TASK INSTRUCTIONS: Return the lines of the data below in which the string "этим" occurs.

TASK INPUT:

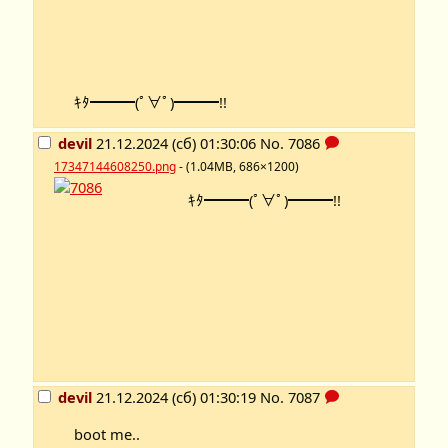
ｷﾀ━━━(ﾟ∀ﾟ)━━━!!
devil
21.12.2024 (сб) 01:30:06
No.
7086
17347144608250.png
- (1.04MB, 686×1200)
ｷﾀ━━━(ﾟ∀ﾟ)━━━!!
devil
21.12.2024 (сб) 01:30:19
No.
7087
boot me..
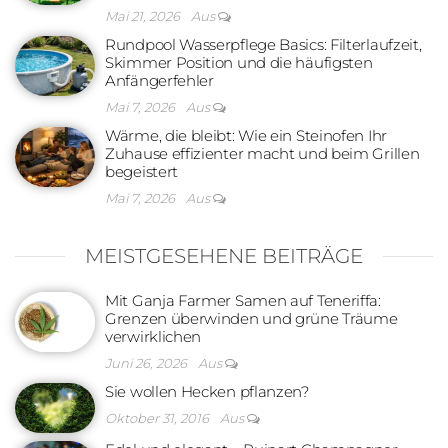
Mai 21, 2026
Aus
Rundpool Wasserpflege Basics: Filterlaufzeit,
Skimmer Position und die häufigsten
Anfängerfehler
Mai 7, 2026
Aus
Wärme, die bleibt: Wie ein Steinofen Ihr
Zuhause effizienter macht und beim Grillen
begeistert
Mai 7, 2026
Aus
MEISTGESEHENE BEITRÄGE
Mit Ganja Farmer Samen auf Teneriffa:
Grenzen überwinden und grüne Träume
verwirklichen
Juni 26, 2026
Aus
Sie wollen Hecken pflanzen?
Oktober 31, 2016
Aus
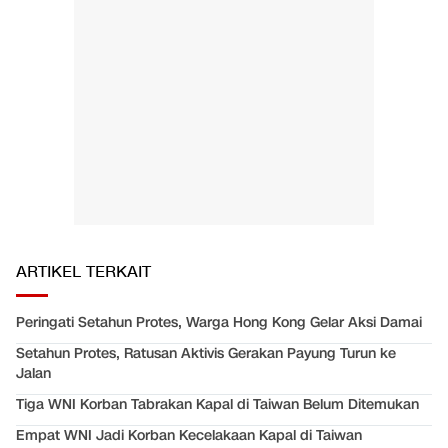
ARTIKEL TERKAIT
Peringati Setahun Protes, Warga Hong Kong Gelar Aksi Damai
Setahun Protes, Ratusan Aktivis Gerakan Payung Turun ke
Jalan
Tiga WNI Korban Tabrakan Kapal di Taiwan Belum Ditemukan
Empat WNI Jadi Korban Kecelakaan Kapal di Taiwan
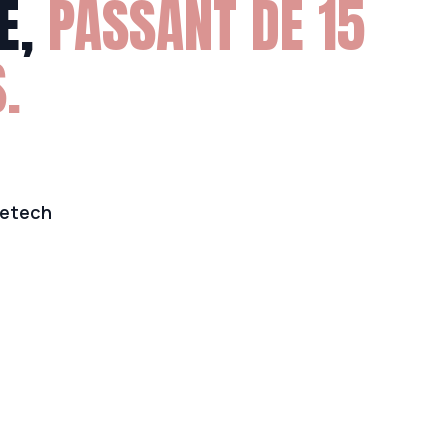
É,
PASSANT DE 15
.
etech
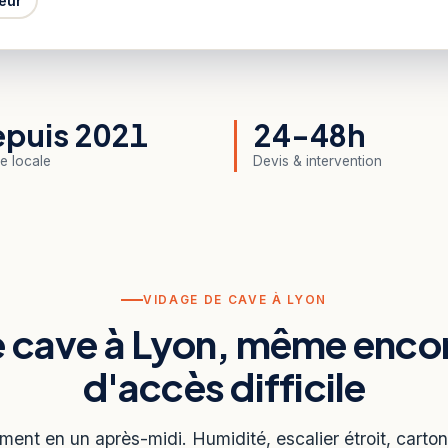
eur
puis 2021
24-48h
e locale
Devis & intervention
VIDAGE DE CAVE À LYON
e cave à Lyon, même enc
d'accès difficile
ment en un après-midi. Humidité, escalier étroit, carto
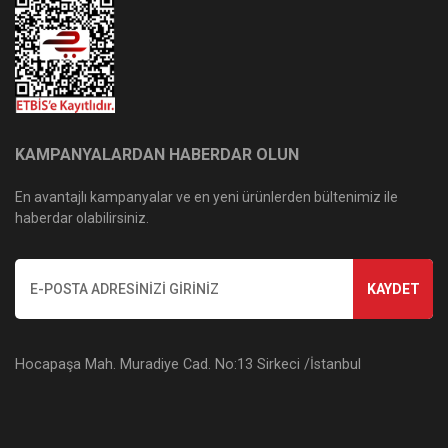
KAMPANYALARDAN HABERDAR OLUN
En avantajlı kampanyalar ve en yeni ürünlerden bültenimiz ile
haberdar olabilirsiniz.
KAYDET
Hocapaşa Mah. Muradiye Cad. No:13 Sirkeci /İstanbul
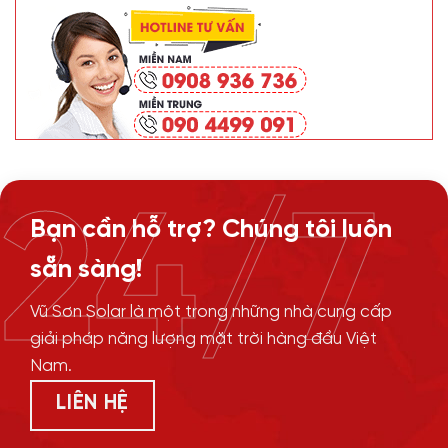
24/7
Bạn cần hỗ trợ? Chúng tôi luôn
sẵn sàng!
Vũ Sơn Solar là một trong những nhà cung cấp
giải pháp năng lượng mặt trời hàng đầu Việt
Nam.
LIÊN HỆ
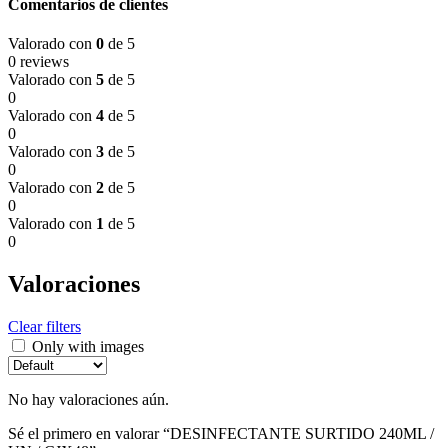
Comentarios de clientes
Valorado con
0
de 5
0 reviews
Valorado con
5
de 5
0
Valorado con
4
de 5
0
Valorado con
3
de 5
0
Valorado con
2
de 5
0
Valorado con
1
de 5
0
Valoraciones
Clear filters
Only with images
No hay valoraciones aún.
Sé el primero en valorar “DESINFECTANTE SURTIDO 240ML /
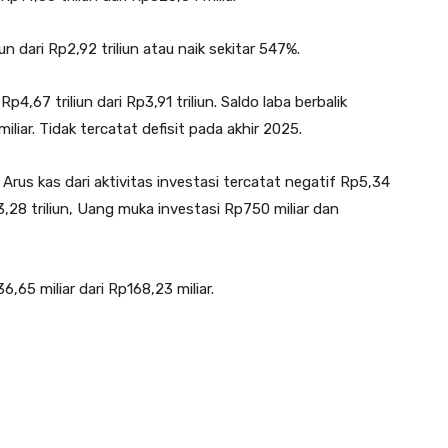
iun dari Rp2,92 triliun atau naik sekitar 547%.
,67 triliun dari Rp3,91 triliun. Saldo laba berbalik
liar. Tidak tercatat defisit pada akhir 2025.
 Arus kas dari aktivitas investasi tercatat negatif Rp5,34
p3,28 triliun, Uang muka investasi Rp750 miliar dan
65 miliar dari Rp168,23 miliar.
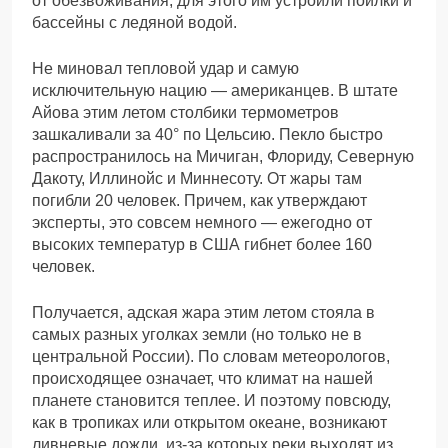
от обезвоживания, для этого им устроили поилки и
бассейны с ледяной водой.
Не миновал тепловой удар и самую
исключительную нацию — американцев. В штате
Айова этим летом столбики термометров
зашкаливали за 40° по Цельсию. Пекло быстро
распространилось на Мичиган, Флориду, Северную
Дакоту, Иллинойс и Миннесоту. От жары там
погибли 20 человек. Причем, как утверждают
эксперты, это совсем немного — ежегодно от
высоких температур в США гибнет более 160
человек.
Получается, адская жара этим летом стояла в
самых разных уголках земли (но только не в
центральной России). По словам метеорологов,
происходящее означает, что климат на нашей
планете становится теплее. И поэтому повсюду,
как в тропиках или открытом океане, возникают
ливневые дожди, из-за которых реки выходят из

SOLUTION TO THIS PROBLEM:
Айова этим летом столбики термометров
Получается, адская жара этим летом стояла в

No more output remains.